V Pizza also recently added another outdoor activity—outdoor fitness workouts, led by some of Rapillo’s personal-trainer friends. The outdoor workout sessions are followed by complementary beer from local breweries, which sponsor the events, and free chicken wings courtesy of V Pizza.

“...the car is a more important part of the way people eat and the way they get food. You may want to think about food that is made to be eaten in the car."

Jack Li Datassential

“It sounds ridiculous that you are going to sit in a parking lot and watch a movie, or that you are going to go do a workout at a pizzeria,” Rapillo says. “But if you can connect with people and get them to come out and support what you are doing, then why not?”

Other operators are finding ways to expand their outdoor seating onto sidewalks, greenways and parking lots.

At Salvage BBQ in Portland, Maine, which recently closed for two weeks after one of its employees tested positive for the coronavirus, the restaurant was planning to reopen with a new outdoor seating area with seating for 96 people—13 tables for six—that will be protected under a tent. The restaurant worked with its landlord and the adjacent hospital to set up the tables on a 20-foot by 100-foot section of the parking lot that had been used for hospital parking.

The area will be serviced by a pass-through window to the Salvage BBQ kitchen, which minimizes trips in and out of the restaurant.

“We will try, no pun intended, to ‘salvage’ some of the season,” says Jay Villani, a partner in Portland-based Local 188 Restaurant Group, the parent of Salvage BBQ.

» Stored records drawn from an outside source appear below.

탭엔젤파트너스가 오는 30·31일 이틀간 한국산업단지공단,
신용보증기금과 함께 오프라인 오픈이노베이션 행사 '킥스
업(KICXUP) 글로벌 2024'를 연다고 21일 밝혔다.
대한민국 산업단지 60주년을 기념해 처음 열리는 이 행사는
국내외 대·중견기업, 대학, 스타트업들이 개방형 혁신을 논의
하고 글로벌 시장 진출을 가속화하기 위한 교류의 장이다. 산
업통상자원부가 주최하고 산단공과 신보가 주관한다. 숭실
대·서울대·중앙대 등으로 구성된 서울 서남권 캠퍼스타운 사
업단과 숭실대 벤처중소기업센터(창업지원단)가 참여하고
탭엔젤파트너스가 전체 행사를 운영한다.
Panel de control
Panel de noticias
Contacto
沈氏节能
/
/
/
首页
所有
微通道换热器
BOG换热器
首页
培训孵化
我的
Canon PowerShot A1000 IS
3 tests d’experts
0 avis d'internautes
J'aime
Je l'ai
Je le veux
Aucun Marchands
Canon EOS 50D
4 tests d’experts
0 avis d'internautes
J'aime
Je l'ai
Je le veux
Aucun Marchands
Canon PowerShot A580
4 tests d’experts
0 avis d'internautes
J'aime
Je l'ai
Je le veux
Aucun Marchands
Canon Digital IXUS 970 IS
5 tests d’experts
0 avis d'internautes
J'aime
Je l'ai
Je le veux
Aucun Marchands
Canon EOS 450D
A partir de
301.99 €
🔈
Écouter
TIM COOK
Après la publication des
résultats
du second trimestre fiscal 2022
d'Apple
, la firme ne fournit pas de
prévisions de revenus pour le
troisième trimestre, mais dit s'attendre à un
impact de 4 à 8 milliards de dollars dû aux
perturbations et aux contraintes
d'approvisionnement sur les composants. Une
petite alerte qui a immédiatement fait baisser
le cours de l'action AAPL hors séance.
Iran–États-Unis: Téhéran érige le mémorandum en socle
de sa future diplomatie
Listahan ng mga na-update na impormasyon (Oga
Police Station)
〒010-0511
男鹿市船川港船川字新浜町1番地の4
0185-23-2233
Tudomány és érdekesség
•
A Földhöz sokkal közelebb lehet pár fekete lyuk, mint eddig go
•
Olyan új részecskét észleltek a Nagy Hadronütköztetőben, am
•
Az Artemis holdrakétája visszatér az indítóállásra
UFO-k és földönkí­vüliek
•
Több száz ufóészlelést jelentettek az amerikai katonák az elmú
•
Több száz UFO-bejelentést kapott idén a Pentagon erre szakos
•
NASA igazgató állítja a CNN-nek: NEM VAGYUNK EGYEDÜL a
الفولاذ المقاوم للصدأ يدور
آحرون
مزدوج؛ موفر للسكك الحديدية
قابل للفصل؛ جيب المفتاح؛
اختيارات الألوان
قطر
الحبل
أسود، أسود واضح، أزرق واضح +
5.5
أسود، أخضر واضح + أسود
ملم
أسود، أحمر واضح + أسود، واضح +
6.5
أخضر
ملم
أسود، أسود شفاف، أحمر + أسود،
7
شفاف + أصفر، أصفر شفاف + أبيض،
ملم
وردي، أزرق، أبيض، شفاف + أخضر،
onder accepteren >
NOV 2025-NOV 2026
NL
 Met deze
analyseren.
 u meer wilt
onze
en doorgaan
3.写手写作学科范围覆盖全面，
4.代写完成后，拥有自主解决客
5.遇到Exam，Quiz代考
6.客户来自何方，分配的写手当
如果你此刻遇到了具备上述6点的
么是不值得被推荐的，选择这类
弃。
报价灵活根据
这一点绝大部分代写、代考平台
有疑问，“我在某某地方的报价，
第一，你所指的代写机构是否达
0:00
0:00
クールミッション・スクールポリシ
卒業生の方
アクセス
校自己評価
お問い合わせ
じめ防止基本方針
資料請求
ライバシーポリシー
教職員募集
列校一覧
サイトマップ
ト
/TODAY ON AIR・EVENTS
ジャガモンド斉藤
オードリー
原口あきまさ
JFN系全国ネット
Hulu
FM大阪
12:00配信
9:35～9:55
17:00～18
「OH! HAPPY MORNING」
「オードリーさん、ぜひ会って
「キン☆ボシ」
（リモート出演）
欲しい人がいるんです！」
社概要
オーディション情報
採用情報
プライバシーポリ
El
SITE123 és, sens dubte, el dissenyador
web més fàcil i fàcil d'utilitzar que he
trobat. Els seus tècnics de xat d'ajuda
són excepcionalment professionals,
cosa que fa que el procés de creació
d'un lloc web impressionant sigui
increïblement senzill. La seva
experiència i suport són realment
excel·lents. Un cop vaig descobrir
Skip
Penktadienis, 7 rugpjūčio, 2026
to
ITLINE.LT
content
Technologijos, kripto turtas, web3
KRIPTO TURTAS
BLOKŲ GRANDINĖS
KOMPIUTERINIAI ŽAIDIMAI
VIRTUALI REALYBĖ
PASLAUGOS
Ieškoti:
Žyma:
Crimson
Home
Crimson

Considerations for Outdoor Dining

Rick Camac, dean of restaurant and hospitality management at the Institute of Culinary Education, offers some advice for operators planning to expand their operations to include al fresco dining service:

• Maintain your focus on the health of both employees and guests. “It may be easier to comply with rules and regulations inside your restaurant. Monitoring an outdoor area can be much more difficult—and we really don’t want to have to monitor our guests anyway,” says Camac.
• Consider how you will respond to various weather conditions, including rain and excessive heat or cold. Table umbrellas may not be sufficient to protect guests in a heavy rain, he says. Also, be conscious of dishes becoming too warm or too cold, depending on the outside temperature.
• Be conscious of theft. “It’s easier for guests to 'duck out' on a check outdoors,” says Camac. “Restaurants are going to have to rethink how they manage outside tables.”

A shot of empty restaurant tables.

Jenny Dorsey, a culinary consultant based in New York and Los Angles, suggests that operators uncertain about how to operate in their outdoor space test the waters with a “friends and family” practice meal for invited guests.

Among the considerations are how servers go back and forth to the kitchen while maintaining social distancing, and how consumers access the restrooms.

In the meantime, operators anxious to return to normal should continue to use caution as they start up their businesses—outdoors and indoors—once again.